Goal of the exercise: Print the line that has "This screenshot has height=2165, width=727." in it, then every remaining line of the data, exactly and without anything extra.

*** Extracted records Section Begins ***

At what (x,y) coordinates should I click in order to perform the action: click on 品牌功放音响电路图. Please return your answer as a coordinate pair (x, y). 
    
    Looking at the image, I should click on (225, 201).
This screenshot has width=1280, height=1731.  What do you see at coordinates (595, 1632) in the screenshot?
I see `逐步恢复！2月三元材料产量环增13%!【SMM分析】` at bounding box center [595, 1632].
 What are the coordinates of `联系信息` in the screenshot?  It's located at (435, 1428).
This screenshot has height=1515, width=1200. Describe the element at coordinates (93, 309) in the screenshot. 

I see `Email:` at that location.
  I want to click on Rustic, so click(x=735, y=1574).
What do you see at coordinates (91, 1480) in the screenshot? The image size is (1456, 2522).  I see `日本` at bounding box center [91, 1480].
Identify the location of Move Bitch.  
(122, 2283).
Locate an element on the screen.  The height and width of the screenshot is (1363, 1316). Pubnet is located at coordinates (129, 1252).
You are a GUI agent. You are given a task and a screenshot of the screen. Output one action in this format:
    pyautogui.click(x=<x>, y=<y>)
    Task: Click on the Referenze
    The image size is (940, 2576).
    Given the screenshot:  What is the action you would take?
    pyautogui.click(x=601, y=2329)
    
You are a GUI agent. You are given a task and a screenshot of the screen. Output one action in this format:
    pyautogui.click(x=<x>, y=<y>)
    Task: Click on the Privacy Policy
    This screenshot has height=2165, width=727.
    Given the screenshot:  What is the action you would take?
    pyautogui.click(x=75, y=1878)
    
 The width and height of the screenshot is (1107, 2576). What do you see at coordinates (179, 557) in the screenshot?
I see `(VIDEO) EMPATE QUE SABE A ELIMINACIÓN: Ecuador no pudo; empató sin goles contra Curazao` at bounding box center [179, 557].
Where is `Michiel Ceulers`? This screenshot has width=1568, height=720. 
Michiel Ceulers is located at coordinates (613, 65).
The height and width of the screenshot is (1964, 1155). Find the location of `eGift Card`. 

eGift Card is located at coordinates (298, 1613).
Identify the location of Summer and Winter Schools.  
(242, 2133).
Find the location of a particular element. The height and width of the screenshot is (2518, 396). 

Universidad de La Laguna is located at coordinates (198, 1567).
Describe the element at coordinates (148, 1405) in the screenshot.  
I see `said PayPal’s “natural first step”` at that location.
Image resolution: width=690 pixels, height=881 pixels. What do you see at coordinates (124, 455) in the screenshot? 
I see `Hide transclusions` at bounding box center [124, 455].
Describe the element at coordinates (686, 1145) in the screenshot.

*** Extracted records Section Ends ***

Answer area:
    This screenshot has height=2165, width=727.
    Given the screenshot:  What is the action you would take?
    pyautogui.click(x=75, y=1878)
    
 The width and height of the screenshot is (1107, 2576). What do you see at coordinates (179, 557) in the screenshot?
I see `(VIDEO) EMPATE QUE SABE A ELIMINACIÓN: Ecuador no pudo; empató sin goles contra Curazao` at bounding box center [179, 557].
Where is `Michiel Ceulers`? This screenshot has width=1568, height=720. 
Michiel Ceulers is located at coordinates (613, 65).
The height and width of the screenshot is (1964, 1155). Find the location of `eGift Card`. 

eGift Card is located at coordinates (298, 1613).
Identify the location of Summer and Winter Schools.  
(242, 2133).
Find the location of a particular element. The height and width of the screenshot is (2518, 396). 

Universidad de La Laguna is located at coordinates (198, 1567).
Describe the element at coordinates (148, 1405) in the screenshot.  
I see `said PayPal’s “natural first step”` at that location.
Image resolution: width=690 pixels, height=881 pixels. What do you see at coordinates (124, 455) in the screenshot? 
I see `Hide transclusions` at bounding box center [124, 455].
Describe the element at coordinates (686, 1145) in the screenshot.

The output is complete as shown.